Frais de transfert : régulation nécessaire
Le texte propose des mesures visant à encadrer les frais de transfert imposés par les géants de l’informatique en nuage lorsqu’un client souhaite migrer ses données vers un autre fournisseur. Ces frais peuvent atteindre des centaines de milliers voire des millions d’euros, ce qui peut décourager la concurrence et limiter le choix des entreprises. Des organismes de régulation en France et au Royaume-Uni ont ouvert des enquêtes contre certaines grandes entreprises du cloud pour ces pratiques. Désormais, les frais de transfert devront respecter un montant maximal fixé par une autorité compétente, sous peine d’amendes allant jusqu’à 3% du chiffre d’affaires mondial du fournisseur concerné. En résumé, l’objectif est d’encadrer ces frais pour favoriser une concurrence plus saine sur le marché du cloud computing.

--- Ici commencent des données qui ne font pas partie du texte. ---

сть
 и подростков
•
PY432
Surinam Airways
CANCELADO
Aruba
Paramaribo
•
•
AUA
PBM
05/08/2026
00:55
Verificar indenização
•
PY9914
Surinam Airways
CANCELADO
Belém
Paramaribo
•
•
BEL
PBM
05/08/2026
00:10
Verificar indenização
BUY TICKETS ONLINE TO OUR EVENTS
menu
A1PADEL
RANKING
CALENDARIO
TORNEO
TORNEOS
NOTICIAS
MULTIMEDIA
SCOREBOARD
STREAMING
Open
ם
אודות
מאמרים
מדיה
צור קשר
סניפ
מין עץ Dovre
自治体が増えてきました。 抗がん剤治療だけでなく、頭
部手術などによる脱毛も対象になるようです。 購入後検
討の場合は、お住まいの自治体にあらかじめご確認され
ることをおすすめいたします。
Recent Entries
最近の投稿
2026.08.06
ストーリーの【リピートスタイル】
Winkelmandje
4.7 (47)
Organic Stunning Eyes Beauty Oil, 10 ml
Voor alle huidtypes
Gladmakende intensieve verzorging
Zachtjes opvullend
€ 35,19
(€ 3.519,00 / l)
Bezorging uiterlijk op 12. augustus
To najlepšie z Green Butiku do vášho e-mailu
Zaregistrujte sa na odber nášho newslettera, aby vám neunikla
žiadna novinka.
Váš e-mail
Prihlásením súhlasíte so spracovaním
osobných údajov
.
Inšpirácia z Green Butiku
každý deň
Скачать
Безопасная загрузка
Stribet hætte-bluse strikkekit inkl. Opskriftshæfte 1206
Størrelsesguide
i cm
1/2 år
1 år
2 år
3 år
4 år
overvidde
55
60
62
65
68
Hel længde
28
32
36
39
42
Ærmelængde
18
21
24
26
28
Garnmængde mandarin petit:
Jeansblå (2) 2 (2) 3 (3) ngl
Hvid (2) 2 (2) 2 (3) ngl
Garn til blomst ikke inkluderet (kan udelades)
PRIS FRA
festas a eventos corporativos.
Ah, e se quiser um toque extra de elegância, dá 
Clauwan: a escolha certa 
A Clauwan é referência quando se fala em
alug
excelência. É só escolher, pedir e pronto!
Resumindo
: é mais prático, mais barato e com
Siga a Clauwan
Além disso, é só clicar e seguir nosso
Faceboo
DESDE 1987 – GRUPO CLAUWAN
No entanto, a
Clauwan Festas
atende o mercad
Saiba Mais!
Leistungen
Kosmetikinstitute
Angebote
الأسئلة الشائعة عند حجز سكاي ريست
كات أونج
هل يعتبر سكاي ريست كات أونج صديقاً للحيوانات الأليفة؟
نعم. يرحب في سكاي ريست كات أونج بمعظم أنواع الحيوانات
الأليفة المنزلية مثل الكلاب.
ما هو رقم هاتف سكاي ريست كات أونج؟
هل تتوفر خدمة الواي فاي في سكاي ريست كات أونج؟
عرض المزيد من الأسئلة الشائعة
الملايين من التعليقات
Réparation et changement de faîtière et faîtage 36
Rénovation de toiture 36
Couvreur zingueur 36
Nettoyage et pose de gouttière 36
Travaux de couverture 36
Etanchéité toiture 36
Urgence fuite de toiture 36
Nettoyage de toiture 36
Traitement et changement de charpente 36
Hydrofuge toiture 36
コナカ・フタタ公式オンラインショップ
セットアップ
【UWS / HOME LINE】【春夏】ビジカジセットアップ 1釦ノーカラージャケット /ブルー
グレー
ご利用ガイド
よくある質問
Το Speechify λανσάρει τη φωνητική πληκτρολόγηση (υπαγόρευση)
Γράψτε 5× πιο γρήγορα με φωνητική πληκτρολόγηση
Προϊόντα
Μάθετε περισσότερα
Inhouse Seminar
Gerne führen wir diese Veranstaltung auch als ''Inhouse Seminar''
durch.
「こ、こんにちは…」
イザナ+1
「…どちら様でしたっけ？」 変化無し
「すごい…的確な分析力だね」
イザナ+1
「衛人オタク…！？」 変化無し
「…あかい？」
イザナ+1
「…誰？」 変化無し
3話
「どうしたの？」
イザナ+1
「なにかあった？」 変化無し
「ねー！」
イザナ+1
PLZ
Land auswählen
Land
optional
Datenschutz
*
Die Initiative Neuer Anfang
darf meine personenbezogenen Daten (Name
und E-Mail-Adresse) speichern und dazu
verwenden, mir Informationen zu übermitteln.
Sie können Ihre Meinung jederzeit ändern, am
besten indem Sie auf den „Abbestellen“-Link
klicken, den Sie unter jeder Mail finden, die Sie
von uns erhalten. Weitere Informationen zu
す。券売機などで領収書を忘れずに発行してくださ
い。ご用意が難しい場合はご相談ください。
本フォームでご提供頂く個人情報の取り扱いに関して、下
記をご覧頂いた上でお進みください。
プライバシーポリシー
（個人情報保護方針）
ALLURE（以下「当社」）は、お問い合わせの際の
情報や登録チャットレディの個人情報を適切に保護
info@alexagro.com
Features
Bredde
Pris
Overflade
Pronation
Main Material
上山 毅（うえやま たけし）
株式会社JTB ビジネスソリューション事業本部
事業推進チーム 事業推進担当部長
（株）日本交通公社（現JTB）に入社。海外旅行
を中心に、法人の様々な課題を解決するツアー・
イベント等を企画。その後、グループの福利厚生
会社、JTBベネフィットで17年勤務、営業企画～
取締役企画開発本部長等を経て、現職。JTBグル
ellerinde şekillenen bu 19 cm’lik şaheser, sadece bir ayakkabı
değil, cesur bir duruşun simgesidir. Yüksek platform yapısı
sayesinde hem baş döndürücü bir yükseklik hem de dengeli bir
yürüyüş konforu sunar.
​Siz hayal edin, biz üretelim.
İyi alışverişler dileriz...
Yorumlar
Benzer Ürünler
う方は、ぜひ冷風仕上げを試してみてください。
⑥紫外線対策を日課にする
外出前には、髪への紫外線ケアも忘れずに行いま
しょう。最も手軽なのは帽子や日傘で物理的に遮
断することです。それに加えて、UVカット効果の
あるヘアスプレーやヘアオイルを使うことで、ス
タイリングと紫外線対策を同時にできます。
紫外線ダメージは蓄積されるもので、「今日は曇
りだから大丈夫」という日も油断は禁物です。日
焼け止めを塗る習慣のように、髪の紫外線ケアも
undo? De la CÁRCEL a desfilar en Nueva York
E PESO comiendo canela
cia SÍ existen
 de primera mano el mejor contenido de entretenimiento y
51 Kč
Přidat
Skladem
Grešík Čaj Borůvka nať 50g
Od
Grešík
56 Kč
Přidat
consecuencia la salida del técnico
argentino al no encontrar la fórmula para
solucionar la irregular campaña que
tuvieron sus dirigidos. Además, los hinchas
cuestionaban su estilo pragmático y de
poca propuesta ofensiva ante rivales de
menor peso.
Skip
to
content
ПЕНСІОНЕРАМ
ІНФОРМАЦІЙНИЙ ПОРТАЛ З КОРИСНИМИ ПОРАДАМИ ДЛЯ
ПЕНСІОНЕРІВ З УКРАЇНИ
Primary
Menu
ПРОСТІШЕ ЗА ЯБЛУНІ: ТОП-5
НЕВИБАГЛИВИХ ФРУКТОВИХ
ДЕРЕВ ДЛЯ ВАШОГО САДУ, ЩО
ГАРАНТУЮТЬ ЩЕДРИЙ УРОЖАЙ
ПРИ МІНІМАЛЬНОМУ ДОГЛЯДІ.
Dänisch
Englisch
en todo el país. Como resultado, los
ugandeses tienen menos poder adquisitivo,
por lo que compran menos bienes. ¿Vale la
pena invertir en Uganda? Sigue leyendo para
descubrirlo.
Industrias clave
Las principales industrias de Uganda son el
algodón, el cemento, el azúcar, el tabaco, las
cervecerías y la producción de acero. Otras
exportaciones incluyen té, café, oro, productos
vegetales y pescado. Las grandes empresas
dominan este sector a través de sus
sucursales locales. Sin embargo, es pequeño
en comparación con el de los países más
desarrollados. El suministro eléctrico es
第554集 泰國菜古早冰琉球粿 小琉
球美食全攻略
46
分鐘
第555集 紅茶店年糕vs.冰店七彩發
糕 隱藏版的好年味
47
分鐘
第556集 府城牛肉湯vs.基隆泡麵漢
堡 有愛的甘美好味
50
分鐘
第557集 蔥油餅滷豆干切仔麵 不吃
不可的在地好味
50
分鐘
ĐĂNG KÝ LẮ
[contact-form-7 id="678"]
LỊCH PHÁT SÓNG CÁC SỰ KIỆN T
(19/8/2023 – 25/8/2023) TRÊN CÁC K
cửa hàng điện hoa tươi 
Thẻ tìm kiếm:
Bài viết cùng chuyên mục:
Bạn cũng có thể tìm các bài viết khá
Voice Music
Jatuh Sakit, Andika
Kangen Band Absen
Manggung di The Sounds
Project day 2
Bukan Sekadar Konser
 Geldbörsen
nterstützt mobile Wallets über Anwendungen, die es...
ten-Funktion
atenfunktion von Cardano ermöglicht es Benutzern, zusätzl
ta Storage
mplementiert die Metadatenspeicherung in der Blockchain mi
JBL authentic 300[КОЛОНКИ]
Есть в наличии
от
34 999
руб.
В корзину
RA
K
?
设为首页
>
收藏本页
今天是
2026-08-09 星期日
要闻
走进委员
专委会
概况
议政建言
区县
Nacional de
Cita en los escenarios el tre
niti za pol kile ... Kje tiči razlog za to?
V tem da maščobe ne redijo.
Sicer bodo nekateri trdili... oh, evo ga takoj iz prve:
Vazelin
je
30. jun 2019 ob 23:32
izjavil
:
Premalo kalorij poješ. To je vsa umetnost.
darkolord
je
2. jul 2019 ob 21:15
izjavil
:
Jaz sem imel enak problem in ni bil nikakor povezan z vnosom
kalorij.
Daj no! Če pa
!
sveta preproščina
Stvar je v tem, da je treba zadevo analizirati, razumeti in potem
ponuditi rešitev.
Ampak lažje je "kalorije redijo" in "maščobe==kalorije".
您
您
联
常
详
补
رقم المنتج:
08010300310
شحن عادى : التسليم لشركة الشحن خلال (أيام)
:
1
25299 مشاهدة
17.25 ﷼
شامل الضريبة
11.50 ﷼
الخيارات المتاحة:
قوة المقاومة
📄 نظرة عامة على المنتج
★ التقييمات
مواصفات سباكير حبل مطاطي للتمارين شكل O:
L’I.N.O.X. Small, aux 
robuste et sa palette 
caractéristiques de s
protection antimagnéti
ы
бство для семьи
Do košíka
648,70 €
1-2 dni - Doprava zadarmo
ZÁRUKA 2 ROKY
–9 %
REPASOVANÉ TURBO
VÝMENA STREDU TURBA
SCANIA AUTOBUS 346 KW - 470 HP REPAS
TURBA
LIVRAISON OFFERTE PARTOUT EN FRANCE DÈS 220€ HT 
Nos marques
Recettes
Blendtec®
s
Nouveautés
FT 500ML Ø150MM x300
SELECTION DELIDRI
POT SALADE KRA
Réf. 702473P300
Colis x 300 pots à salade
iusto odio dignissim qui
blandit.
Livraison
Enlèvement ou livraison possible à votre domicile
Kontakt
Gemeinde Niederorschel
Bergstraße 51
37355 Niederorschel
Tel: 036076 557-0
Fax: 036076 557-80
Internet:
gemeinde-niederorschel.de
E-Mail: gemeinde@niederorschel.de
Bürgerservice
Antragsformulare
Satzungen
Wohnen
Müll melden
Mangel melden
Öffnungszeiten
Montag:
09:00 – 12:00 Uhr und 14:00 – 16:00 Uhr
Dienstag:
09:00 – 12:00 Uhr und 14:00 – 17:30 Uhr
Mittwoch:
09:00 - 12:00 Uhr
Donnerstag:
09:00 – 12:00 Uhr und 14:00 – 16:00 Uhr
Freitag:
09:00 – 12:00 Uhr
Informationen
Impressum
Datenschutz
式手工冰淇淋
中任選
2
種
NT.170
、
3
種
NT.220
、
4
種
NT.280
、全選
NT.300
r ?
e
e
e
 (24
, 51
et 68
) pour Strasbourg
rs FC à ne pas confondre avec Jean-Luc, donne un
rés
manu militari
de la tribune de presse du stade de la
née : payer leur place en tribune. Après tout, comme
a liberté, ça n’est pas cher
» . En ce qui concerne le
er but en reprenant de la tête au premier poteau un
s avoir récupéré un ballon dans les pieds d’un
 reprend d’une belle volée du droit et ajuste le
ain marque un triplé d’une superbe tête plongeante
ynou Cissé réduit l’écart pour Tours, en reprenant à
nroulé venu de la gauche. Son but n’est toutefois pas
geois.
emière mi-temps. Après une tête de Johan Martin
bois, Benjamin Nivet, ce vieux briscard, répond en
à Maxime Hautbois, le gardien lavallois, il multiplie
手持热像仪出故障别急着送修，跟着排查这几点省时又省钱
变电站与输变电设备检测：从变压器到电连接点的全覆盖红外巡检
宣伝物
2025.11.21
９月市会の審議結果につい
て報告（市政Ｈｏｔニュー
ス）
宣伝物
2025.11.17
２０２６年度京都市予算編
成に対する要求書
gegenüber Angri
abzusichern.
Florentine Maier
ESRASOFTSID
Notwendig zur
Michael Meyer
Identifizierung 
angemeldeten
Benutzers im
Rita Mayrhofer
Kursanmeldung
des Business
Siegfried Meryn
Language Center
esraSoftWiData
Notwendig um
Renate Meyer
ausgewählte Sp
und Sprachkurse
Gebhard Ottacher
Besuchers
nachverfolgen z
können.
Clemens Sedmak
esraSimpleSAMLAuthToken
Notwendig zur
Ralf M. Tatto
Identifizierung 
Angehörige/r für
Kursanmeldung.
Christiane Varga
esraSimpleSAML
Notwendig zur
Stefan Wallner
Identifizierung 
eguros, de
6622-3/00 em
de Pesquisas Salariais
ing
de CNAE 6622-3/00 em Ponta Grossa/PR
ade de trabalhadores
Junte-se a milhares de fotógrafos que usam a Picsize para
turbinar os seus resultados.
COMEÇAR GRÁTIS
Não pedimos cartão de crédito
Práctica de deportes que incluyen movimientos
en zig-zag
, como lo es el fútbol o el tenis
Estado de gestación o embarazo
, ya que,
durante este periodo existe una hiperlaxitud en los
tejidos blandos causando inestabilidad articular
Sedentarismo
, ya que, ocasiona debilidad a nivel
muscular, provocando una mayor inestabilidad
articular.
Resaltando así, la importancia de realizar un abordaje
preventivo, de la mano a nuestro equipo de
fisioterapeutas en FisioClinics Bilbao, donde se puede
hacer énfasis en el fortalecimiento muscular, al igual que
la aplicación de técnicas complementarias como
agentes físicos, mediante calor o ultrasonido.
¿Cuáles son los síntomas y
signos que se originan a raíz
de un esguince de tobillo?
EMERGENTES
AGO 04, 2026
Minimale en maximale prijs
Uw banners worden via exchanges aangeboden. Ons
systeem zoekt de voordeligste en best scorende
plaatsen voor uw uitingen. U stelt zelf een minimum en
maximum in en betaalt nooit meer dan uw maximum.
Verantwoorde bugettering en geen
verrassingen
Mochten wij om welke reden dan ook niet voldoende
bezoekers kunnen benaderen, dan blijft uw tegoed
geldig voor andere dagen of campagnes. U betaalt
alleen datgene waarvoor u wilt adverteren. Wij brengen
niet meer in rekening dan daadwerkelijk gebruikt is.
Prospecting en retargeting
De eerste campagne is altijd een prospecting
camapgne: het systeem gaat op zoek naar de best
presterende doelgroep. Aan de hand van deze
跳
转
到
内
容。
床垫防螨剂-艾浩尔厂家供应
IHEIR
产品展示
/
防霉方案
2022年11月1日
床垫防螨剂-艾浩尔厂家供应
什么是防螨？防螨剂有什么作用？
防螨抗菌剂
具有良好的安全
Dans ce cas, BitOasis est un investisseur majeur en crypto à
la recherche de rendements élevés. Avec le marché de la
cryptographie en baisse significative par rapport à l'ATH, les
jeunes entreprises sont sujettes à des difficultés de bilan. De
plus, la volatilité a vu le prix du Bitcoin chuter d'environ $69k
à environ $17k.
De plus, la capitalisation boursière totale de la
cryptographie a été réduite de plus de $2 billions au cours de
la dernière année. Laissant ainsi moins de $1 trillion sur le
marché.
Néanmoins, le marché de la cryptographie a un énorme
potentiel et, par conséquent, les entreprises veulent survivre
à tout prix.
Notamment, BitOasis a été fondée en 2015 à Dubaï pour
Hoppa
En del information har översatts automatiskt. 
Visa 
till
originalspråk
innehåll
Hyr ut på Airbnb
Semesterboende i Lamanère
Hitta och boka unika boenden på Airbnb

Les grands acteurs du cloud prennent des mesures préventives
Les géants du cloud comme Amazon, Microsoft et Google devront bientôt limiter les frais de transfert de données pour se conformer à la législation française et européenne. Cette décision, en accord avec le Data Act et la loi SREN, vise à favoriser une concurrence plus équitable dans le domaine du cloud. En effet, ces entreprises ont déjà commencé à anticiper ces nouvelles règles en supprimant les frais lorsque leurs clients transfèrent l’intégralité de leurs données. Cependant, elles devront également limiter les frais pour les transferts partiels à l’avenir. Google souligne que cette mesure ne résoudra pas entièrement le problème des pratiques restrictives en matière de licences qui entravent la concurrence sur le cloud. Cette situation a suscité l’intérêt des régulateurs tels que l’Autorité de la concurrence.
Un plafond qui ne fera pas que des heureux
La loi SREN prévoit de garantir l’interopérabilité et la portabilité des données entre les différentes solutions cloud. Les crédits cloud seront limités à un an maximum pour éviter une dépendance technologique durable. Cependant, cette mesure pourrait entraîner des frais plus élevés pour certaines entreprises.